Analysis of the gene expression signature in tumor tissues prior to the MPDL3280A treatment indicated a significant correlation between CTLA-4 gene expression and the clinical responses.50 Moreover, in melanoma patients, gene expressions of IFN-γ and the IFN-γ-inducible genes (e.g. indoleamine 2,3-dioxygenase 1 [IDO1] and monokine induced by gamma interferon [MIG or CXCL9] in pre-treated tumor tissues) demonstrated a strong correlation with the regression of the tumors by MPDL3280A treatment.50 Such associations were found to be specific in melanoma, but much weaker or no association was observed in patients with NSCLC or renal cell carcinoma.50 These findings suggest important biological markers which predict clinical efficacy in anti-PD-L1 Ab therapy, and also indicate the concept that, for the best clinical benefit by anti-PD-L1 Ab, anti-tumor immunity is generated but simultaneously suppressed by the PD-L1/PD-1 immune checkpoint mechanism when the subjects receive the treatment. Administration of MPDL3280A in such patients cancels the suppression and releases the “ready-to-go” status of the anti-tumor immunity.

Future Perspective of Immune Checkpoint Blockade Therapy against Cancer

To date, the antibodies against CTLA-4 and PD-1 have been developed as highly effective drugs for advanced melanoma. In this review, we first explained molecular and cellular mechanisms underlying immune checkpoint blockade therapy, and then focused on anti-PD-L1 Ab, a drug recently developed to attenuate the PD-L1/PD-1 immune checkpoint, to describe its therapeutic efficacy, adverse events and the predictive biological markers associated with clinical responses.

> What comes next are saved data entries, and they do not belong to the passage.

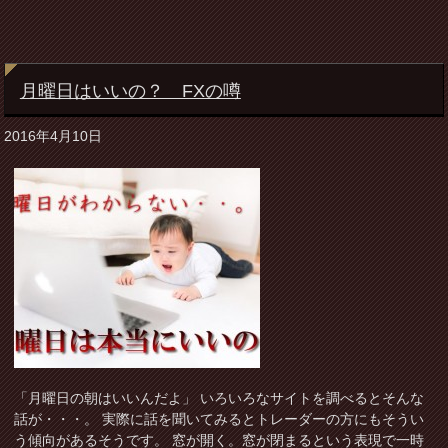
月曜日はいいの？ FXの噂
2016年4月10日
「月曜日の朝はいいんだよ」 いろいろなサイトを調べるとそんな
話が・・・。 実際に話を聞いてみるとトレーダーの方にもそうい
う傾向があるそうです。 窓が開く。窓が閉まるという表現で一時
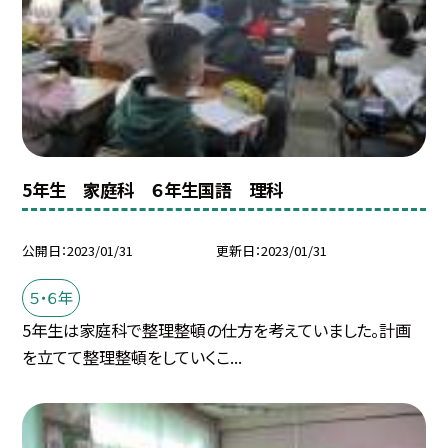
5年生 家庭科 ６年生国語 理科
公開日
2023/01/31
更新日
2023/01/31
５・６年
5年生は家庭科で整理整頓の仕方を考えていました。計画
を立てて整理整頓をしていくこ...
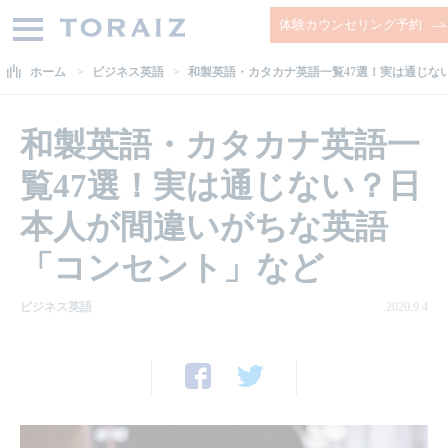
体験カウンセリング予約
ホーム
ビジネス英語
和製英語・カタカナ英語一覧47選！実は通じな
和製英語・カタカナ英語一
覧47選！実は通じない？日
本人が間違いがちな英語
「コンセント」など
ビジネス英語
2020.9.4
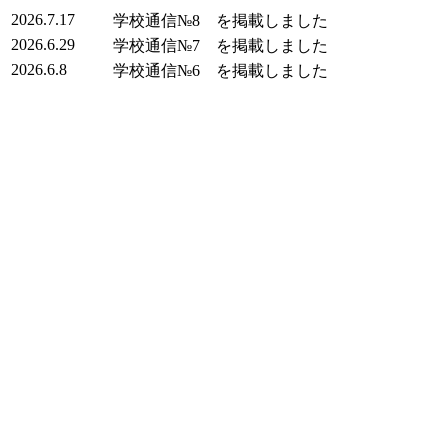
2026.7.17
学校通信№8 を掲載しました
2026.6.29
学校通信№7 を掲載しました
2026.6.8
学校通信№6 を掲載しました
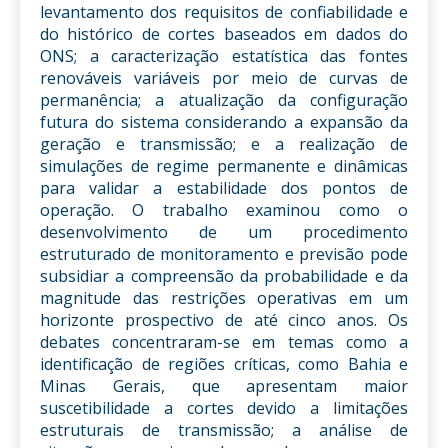
levantamento dos requisitos de confiabilidade e
do histórico de cortes baseados em dados do
ONS; a caracterização estatística das fontes
renováveis variáveis por meio de curvas de
permanência; a atualização da configuração
futura do sistema considerando a expansão da
geração e transmissão; e a realização de
simulações de regime permanente e dinâmicas
para validar a estabilidade dos pontos de
operação. O trabalho examinou como o
desenvolvimento de um procedimento
estruturado de monitoramento e previsão pode
subsidiar a compreensão da probabilidade e da
magnitude das restrições operativas em um
horizonte prospectivo de até cinco anos. Os
debates concentraram-se em temas como a
identificação de regiões críticas, como Bahia e
Minas Gerais, que apresentam maior
suscetibilidade a cortes devido a limitações
estruturais de transmissão; a análise de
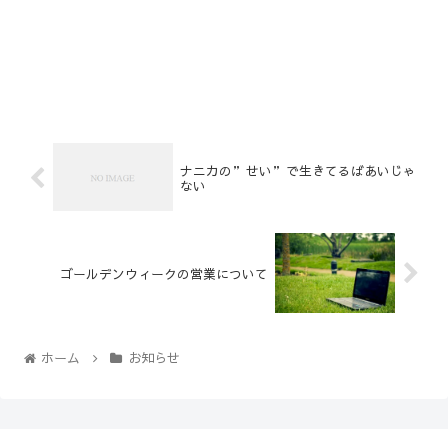
ナニカの”せい”で生きてるばあいじゃ
ない
ゴールデンウィークの営業について
ホーム
お知らせ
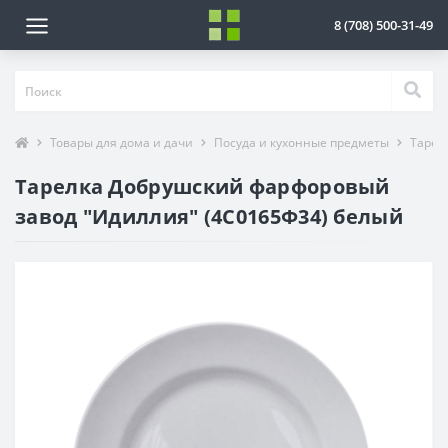
8 (708) 500-31-49
Товары для дома и дачи
Посуда и кухонные предметы
Тарел
Тарелка Добрушский фарфоровый
завод "Идиллия" (4С0165Ф34) белый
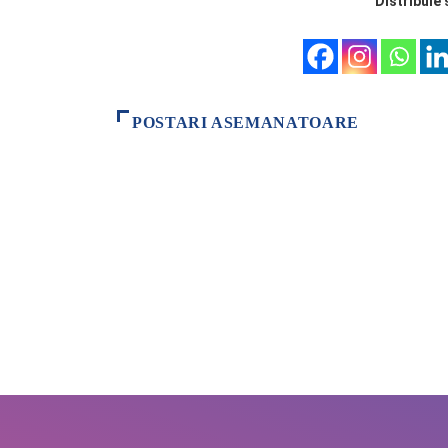
Distribuie 
POSTARI ASEMANATOARE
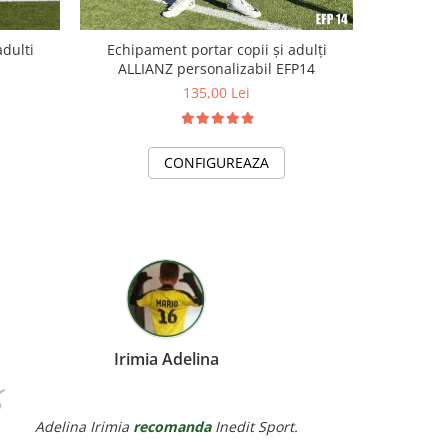
adulti
Echipament portar copii și adulți
KIT P
ALLIANZ personalizabil EFP14
135,00 Lei
CONFIGUREAZA
Miereanu Corina
Corina Violeta Mierean
recomanda
Inedit Sport.
Ade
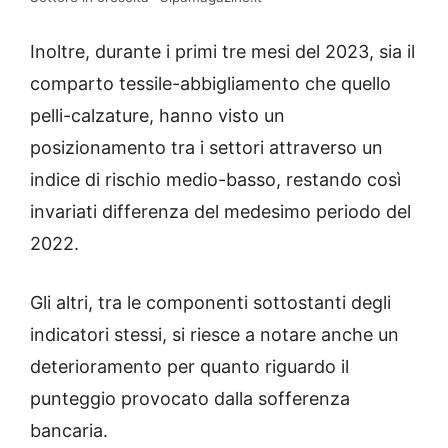
Inoltre, durante i primi tre mesi del 2023, sia il
comparto tessile-abbigliamento che quello
pelli-calzature, hanno visto un
posizionamento tra i settori attraverso un
indice di rischio medio-basso, restando così
invariati differenza del medesimo periodo del
2022.
Gli altri, tra le componenti sottostanti degli
indicatori stessi, si riesce a notare anche un
deterioramento per quanto riguardo il
punteggio provocato dalla sofferenza
bancaria.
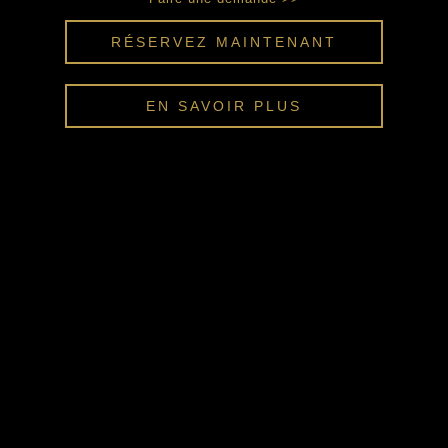
RÉSERVEZ MAINTENANT
EN SAVOIR PLUS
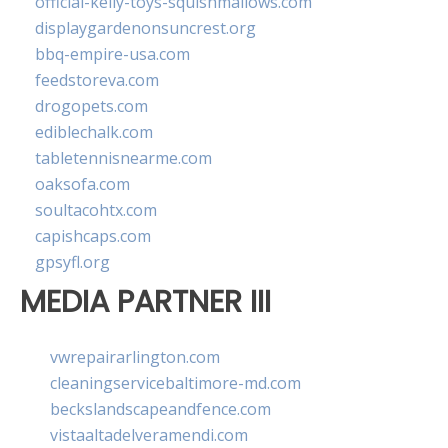
official-kelly-toys-squishmallows.com
displaygardenonsuncrest.org
bbq-empire-usa.com
feedstoreva.com
drogopets.com
ediblechalk.com
tabletennisnearme.com
oaksofa.com
soultacohtx.com
capishcaps.com
gpsyfl.org
MEDIA PARTNER III
vwrepairarlington.com
cleaningservicebaltimore-md.com
beckslandscapeandfence.com
vistaaltadelveramendi.com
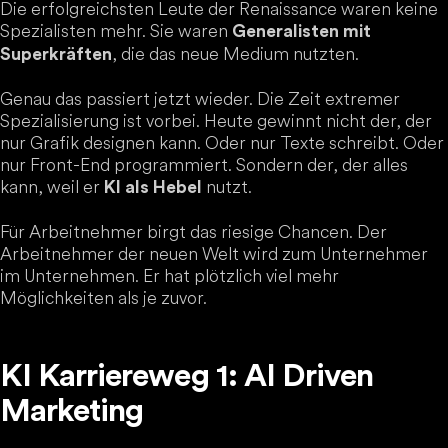
Die erfolgreichsten Leute der Renaissance waren keine
Spezialisten mehr. Sie waren
Generalisten mit
, die das neue Medium nutzten.
Superkräften
Genau das passiert jetzt wieder. Die Zeit extremer
Spezialisierung ist vorbei. Heute gewinnt nicht der, der
nur Grafik designen kann. Oder nur Texte schreibt. Oder
nur Front-End programmiert. Sondern der, der alles
kann, weil er
nutzt.
KI als Hebel
Für Arbeitnehmer birgt das riesige Chancen. Der
Arbeitnehmer der neuen Welt wird zum Unternehmer
im Unternehmen. Er hat plötzlich viel mehr
Möglichkeiten als je zuvor.
KI Karriereweg 1: AI Driven
Marketing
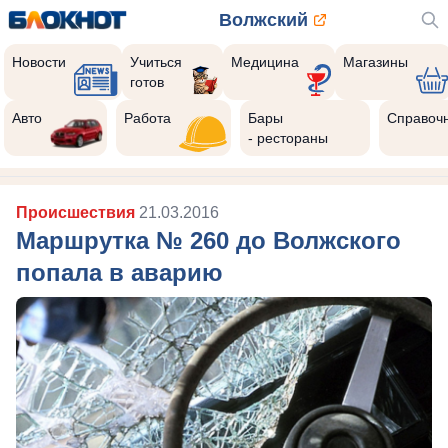
Волжский
Новости
Учиться
Медицина
Магазины
готов
Авто
Работа
Бары
Справоч
- рестораны
Происшествия
21.03.2016
Маршрутка № 260 до Волжского
попала в аварию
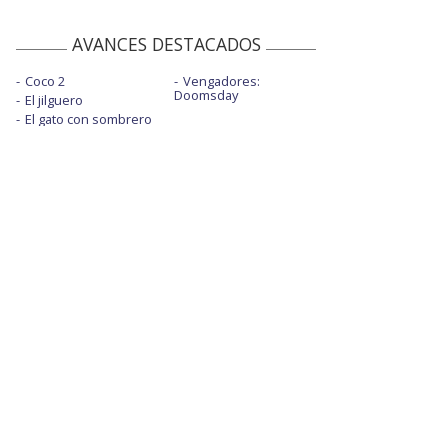
AVANCES DESTACADOS
Coco 2
Vengadores:
Doomsday
El jilguero
El gato con sombrero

Immune checkpoint molecules other than CTLA-4 and PD-1/PD-L1, including lymphocyte-activation gene-3, T cell immunoglobulin mucin-3, and B and T lymphocyte attenuator (BTLA), are deemed to be potential clinical targets, and research and development of those molecules are actively carried out at present.52–54 For better clinical application of immune checkpoint blockade therapy, the following points need to be explored in future studies:

Immune checkpoint molecules which execute predominant immunosuppressive effects would vary among distinct cancers and individual cases. Therefore, diagnostic tools to identify the most appropriate target manipulated for the treatment should be developed.

Therapeutic drugs with the least adverse events should be designed by elucidating the molecular and cellular mechanisms underlying the immune inhibitory function of each immune checkpoint molecule.

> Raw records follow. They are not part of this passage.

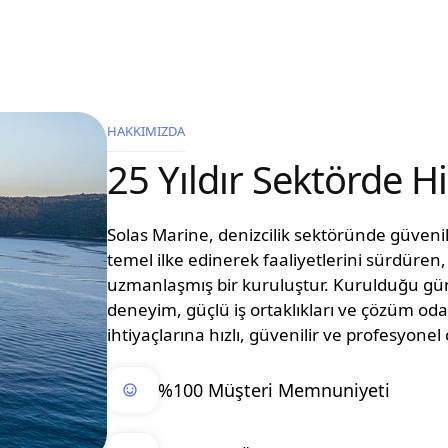
HAKKIMIZDA
25 Yıldır Sektörde 
Solas Marine, denizcilik sektöründe güvenilir
temel ilke edinerek faaliyetlerini sürdüre
uzmanlaşmış bir kuruluştur. Kurulduğu g
deneyim, güçlü iş ortaklıkları ve çözüm oda
ihtiyaçlarına hızlı, güvenilir ve profesyon
%100 Müşteri Memnuniyeti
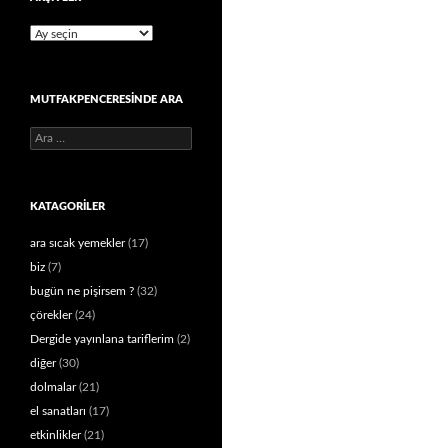
Arşivler
MUTFAKPENCERESINDE ARA
Arama:
KATAGORILER
ara sıcak yemekler
(17)
biz
(7)
bugün ne pişirsem ?
(32)
çörekler
(24)
Dergide yayınlana tariflerim
(2)
diğer
(30)
dolmalar
(21)
el sanatları
(17)
etkinlikler
(21)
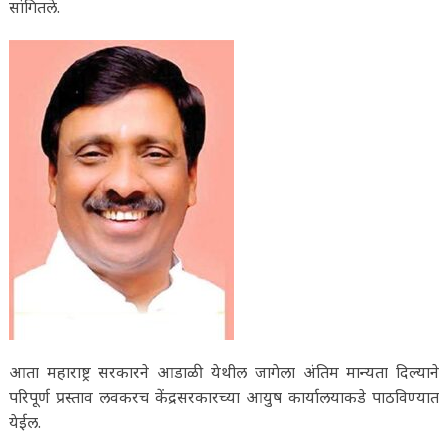
सांगितले.
आता महाराष्ट्र सरकारने आडाळी येथील जागेला अंतिम मान्यता दिल्याने
परिपूर्ण प्रस्ताव लवकरच केंद्रसरकारच्या आयुष कार्यालयाकडे पाठविण्यात
येईल.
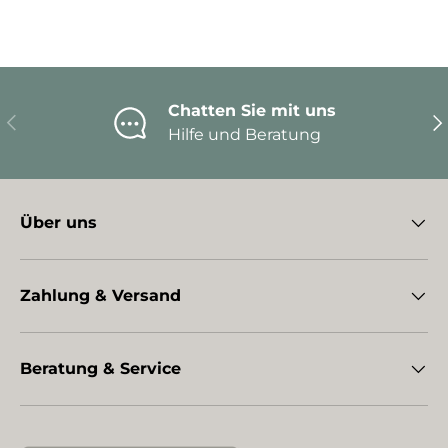
Chatten Sie mit uns
Vorherige
Nä
Hilfe und Beratung
Über uns
Zahlung & Versand
Beratung & Service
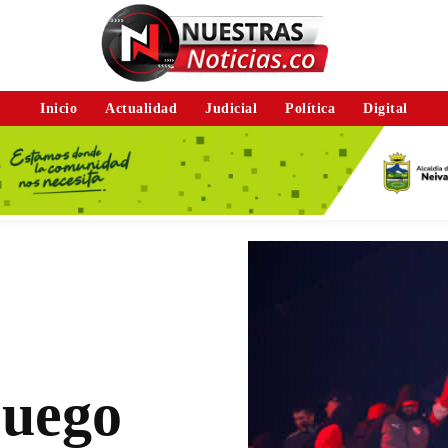
Inicio
Actualidad
Judicial
Política
Digital
juego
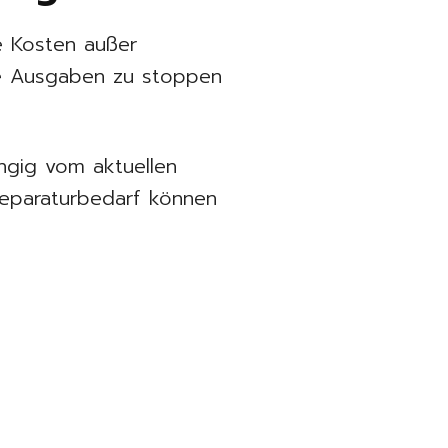
e Kosten außer
nde Ausgaben zu stoppen
ngig vom aktuellen
Reparaturbedarf können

Combined immunotherapies where Abs against distinct immune checkpoint molecules are combined, or immune checkpoint blockade is combined with non-immunotherapies, including chemotherapies, tyrosine kinase inhibitors and irradiation therapy, should be explored to further augment therapeutic efficacies.

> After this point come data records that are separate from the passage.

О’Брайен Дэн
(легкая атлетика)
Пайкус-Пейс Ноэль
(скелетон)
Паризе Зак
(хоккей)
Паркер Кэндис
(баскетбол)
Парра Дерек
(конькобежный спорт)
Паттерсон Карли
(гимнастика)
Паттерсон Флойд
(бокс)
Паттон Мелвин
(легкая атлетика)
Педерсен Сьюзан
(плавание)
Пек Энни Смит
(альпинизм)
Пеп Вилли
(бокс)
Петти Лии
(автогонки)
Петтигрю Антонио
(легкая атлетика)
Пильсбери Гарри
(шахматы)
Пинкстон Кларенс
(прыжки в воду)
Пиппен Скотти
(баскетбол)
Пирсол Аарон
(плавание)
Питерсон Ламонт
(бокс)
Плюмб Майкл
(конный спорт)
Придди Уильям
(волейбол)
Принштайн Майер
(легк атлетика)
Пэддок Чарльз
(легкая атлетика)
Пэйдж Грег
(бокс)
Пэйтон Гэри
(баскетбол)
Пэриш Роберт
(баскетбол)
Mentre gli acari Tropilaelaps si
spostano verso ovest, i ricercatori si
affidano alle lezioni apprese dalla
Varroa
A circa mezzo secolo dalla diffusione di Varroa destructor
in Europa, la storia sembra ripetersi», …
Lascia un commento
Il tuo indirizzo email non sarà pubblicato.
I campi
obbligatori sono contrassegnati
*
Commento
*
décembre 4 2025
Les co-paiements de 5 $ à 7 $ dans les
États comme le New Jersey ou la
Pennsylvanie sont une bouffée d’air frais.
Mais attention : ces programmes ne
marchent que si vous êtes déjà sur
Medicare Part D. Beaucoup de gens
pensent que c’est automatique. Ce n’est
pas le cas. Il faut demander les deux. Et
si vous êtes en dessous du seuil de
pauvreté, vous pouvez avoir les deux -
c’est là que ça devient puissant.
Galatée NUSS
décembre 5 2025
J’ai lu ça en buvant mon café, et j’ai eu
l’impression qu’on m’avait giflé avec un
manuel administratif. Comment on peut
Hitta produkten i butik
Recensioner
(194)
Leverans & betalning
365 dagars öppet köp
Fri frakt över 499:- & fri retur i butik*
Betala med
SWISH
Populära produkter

Predictive biomarkers that accurately correlate with clinical responses or adverse events in immune checkpoint therapies should be identified.

It is highly anticipated that, by solving these issues, immune checkpoint blockade therapies can be applied on a broader range of cancers with more effective and safer protocols.

Disclosure Statement

All authors have no conflict of interest to declare.